> _Instructions to follow_
Produce word for word the lines of the data below running from the one that has "Revised 03.08.2026" to the one that has "This TikTokker is", inclusive, and no others.

> _Data_
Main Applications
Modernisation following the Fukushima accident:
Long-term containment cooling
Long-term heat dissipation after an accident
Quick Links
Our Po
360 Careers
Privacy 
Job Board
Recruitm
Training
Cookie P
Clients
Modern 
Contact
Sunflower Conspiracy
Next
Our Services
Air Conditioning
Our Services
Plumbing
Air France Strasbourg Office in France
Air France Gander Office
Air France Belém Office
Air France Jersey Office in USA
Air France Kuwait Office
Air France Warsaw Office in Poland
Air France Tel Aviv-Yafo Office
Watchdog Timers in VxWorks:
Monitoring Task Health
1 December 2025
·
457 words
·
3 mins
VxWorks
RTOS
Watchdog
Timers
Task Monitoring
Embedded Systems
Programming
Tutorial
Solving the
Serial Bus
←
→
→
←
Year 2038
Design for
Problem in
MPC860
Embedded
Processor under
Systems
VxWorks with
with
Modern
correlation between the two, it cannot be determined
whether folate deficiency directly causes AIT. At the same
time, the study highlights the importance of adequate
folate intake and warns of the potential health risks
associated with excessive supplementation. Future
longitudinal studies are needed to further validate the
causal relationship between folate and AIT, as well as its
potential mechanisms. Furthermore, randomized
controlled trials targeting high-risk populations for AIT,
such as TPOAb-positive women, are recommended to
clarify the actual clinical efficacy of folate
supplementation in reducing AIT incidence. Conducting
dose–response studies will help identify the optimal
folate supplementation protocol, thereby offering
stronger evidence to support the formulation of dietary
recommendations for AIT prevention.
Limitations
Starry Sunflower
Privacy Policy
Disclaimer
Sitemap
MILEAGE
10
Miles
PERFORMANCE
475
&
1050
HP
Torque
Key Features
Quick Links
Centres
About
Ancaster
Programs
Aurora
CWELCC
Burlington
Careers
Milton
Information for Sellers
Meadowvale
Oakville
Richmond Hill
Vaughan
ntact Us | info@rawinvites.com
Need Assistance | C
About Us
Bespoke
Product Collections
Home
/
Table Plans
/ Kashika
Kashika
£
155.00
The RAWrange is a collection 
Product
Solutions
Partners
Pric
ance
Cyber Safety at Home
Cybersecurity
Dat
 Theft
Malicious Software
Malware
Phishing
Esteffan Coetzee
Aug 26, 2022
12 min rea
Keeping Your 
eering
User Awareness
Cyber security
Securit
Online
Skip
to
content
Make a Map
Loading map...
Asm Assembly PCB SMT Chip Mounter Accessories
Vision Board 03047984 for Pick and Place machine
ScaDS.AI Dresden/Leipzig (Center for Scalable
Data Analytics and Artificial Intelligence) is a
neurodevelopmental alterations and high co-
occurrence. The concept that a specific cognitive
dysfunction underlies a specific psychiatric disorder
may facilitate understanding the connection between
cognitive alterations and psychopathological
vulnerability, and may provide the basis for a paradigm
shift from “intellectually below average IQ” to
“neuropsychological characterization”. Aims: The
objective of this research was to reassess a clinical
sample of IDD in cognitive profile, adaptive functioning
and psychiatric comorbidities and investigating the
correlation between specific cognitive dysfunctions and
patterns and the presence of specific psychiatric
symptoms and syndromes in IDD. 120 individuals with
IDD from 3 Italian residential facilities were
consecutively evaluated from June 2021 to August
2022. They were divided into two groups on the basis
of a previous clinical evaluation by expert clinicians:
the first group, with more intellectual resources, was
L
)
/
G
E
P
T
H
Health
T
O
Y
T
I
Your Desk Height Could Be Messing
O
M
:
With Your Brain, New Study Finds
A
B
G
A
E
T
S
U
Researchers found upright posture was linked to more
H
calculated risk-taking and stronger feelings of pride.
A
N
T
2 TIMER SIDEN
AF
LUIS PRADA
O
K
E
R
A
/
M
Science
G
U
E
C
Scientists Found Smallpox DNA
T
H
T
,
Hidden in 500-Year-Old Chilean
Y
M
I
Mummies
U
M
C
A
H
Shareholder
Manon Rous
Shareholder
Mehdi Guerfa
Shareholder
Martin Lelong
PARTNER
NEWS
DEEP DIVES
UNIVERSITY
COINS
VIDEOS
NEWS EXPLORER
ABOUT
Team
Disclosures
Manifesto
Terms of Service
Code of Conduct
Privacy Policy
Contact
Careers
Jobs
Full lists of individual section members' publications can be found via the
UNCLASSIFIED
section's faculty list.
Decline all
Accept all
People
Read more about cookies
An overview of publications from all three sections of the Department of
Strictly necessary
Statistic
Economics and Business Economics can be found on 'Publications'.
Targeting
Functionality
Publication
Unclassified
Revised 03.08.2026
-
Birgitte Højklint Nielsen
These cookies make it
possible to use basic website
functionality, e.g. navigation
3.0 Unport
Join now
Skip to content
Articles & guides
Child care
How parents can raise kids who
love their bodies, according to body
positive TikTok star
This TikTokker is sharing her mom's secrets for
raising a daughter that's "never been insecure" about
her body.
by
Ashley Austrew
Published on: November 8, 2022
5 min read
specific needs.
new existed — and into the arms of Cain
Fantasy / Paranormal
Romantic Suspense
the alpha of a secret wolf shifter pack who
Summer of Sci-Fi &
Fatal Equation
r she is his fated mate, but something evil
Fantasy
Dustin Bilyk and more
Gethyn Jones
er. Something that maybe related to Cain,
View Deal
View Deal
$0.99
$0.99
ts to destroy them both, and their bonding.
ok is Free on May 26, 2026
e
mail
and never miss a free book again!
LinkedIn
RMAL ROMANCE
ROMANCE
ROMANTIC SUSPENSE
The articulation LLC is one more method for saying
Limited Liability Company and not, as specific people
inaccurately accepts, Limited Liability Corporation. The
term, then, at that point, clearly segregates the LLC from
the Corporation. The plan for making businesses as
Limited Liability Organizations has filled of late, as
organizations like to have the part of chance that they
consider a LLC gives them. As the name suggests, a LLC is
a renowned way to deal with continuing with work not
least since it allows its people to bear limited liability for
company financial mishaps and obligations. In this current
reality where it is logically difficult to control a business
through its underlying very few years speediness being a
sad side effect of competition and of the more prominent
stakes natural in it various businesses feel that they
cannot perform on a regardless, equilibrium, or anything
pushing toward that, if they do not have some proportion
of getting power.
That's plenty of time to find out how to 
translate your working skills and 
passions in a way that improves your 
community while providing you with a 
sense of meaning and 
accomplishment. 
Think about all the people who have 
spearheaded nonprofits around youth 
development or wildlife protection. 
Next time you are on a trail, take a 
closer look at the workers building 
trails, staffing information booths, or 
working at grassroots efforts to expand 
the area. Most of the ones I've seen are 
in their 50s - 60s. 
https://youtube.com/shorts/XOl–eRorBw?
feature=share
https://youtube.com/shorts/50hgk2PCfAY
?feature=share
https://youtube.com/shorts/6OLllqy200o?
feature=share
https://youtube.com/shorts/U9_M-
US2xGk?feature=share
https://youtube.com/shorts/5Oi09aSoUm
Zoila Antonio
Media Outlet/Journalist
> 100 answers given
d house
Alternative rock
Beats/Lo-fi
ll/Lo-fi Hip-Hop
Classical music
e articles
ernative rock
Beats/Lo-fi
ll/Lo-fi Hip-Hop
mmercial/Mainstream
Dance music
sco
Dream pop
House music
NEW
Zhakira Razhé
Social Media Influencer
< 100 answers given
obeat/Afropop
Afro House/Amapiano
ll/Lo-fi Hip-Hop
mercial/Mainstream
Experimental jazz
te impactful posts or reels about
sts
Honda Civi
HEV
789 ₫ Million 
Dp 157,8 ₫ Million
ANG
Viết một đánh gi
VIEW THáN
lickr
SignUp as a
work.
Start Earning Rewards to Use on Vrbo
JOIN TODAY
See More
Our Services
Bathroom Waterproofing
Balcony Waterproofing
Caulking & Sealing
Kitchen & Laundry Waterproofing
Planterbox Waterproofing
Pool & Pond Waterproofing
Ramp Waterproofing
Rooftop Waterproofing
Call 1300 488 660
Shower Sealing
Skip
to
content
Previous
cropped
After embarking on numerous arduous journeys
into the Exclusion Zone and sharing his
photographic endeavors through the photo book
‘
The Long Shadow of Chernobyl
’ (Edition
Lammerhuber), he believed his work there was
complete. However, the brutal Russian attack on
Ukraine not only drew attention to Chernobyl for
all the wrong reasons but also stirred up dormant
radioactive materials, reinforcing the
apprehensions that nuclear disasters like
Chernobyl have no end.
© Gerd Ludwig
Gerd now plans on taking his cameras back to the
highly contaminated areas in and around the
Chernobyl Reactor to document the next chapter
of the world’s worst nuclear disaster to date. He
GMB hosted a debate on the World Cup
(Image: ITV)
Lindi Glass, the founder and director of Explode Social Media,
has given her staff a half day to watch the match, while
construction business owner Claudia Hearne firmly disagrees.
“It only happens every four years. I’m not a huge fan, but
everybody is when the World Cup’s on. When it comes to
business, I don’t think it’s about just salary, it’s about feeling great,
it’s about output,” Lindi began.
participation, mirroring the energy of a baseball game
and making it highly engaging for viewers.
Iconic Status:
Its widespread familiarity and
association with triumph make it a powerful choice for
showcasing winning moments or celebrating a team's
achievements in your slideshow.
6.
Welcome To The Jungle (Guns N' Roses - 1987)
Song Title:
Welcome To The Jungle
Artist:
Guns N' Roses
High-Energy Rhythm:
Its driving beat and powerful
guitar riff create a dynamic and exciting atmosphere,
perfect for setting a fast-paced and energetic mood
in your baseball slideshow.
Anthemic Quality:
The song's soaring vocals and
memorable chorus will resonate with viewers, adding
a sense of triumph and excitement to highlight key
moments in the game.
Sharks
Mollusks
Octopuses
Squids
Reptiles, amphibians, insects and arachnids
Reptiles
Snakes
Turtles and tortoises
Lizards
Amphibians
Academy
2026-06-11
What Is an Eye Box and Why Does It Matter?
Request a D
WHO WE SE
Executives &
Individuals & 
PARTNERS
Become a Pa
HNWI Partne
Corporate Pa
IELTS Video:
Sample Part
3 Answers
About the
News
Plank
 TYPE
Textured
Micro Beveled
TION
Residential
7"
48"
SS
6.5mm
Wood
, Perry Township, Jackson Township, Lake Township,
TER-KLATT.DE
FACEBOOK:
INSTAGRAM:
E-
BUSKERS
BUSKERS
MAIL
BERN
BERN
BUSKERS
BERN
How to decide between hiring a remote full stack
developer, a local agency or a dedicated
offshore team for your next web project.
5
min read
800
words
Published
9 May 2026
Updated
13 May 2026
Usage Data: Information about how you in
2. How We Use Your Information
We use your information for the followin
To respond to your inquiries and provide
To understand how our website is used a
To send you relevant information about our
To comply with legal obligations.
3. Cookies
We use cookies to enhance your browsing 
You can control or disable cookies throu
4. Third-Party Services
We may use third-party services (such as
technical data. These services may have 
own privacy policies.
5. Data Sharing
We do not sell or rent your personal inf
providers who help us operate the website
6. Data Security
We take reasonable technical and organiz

> _Exercise output_
Revised 03.08.2026
-
Birgitte Højklint Nielsen
These cookies make it
possible to use basic website
functionality, e.g. navigation
3.0 Unport
Join now
Skip to content
Articles & guides
Child care
How parents can raise kids who
love their bodies, according to body
positive TikTok star
This TikTokker is sharing her mom's secrets for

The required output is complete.